- **Work instruction**
From the data that follows, print exactly the lines starting at the one containing "Contact (470, 1331)" and ending at the one containing "Publisher’s Desk (281, 155)"; include both of them and nothing more.

- **Data supplied**
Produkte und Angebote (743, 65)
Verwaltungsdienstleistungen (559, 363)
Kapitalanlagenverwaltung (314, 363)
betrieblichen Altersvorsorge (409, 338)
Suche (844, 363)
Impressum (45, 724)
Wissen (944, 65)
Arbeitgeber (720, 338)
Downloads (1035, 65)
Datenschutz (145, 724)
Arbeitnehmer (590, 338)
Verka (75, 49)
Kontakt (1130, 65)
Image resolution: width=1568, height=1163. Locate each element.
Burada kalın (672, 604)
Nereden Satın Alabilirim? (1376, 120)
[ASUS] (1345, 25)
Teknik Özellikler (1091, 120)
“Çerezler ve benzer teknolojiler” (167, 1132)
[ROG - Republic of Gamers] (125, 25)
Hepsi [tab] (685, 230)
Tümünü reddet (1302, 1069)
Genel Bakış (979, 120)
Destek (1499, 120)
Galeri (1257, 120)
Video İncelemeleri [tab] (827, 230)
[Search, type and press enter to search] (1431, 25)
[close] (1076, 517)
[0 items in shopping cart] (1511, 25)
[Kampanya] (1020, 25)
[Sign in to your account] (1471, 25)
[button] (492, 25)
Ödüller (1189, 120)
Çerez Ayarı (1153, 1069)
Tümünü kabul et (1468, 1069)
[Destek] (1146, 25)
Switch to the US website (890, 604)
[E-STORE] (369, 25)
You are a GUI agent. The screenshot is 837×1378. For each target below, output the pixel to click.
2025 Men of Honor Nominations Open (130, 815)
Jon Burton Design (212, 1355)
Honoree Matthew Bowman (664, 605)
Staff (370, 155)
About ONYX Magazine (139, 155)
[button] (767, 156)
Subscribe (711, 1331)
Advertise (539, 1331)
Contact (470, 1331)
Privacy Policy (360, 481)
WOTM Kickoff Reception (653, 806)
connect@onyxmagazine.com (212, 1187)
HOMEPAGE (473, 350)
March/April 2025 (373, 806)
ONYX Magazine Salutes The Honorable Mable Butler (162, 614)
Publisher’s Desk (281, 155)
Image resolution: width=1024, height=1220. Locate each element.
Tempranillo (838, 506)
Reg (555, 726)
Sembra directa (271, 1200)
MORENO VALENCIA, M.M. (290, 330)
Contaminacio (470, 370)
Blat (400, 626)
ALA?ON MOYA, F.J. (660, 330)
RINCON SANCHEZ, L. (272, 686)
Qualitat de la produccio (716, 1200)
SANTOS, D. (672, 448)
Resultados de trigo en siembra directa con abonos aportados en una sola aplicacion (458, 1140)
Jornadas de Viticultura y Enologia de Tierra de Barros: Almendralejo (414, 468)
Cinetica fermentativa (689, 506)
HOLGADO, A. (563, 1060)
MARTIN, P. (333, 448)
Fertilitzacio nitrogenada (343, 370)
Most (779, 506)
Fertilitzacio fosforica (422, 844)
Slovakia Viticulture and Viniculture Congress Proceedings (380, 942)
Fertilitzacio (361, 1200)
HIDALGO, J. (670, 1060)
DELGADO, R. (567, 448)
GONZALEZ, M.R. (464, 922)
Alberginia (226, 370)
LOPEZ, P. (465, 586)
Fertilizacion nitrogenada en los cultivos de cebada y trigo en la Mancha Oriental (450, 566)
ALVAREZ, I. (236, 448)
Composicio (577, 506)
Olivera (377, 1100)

- **Written answer**
Contact (470, 1331)
Privacy Policy (360, 481)
WOTM Kickoff Reception (653, 806)
connect@onyxmagazine.com (212, 1187)
HOMEPAGE (473, 350)
March/April 2025 (373, 806)
ONYX Magazine Salutes The Honorable Mable Butler (162, 614)
Publisher’s Desk (281, 155)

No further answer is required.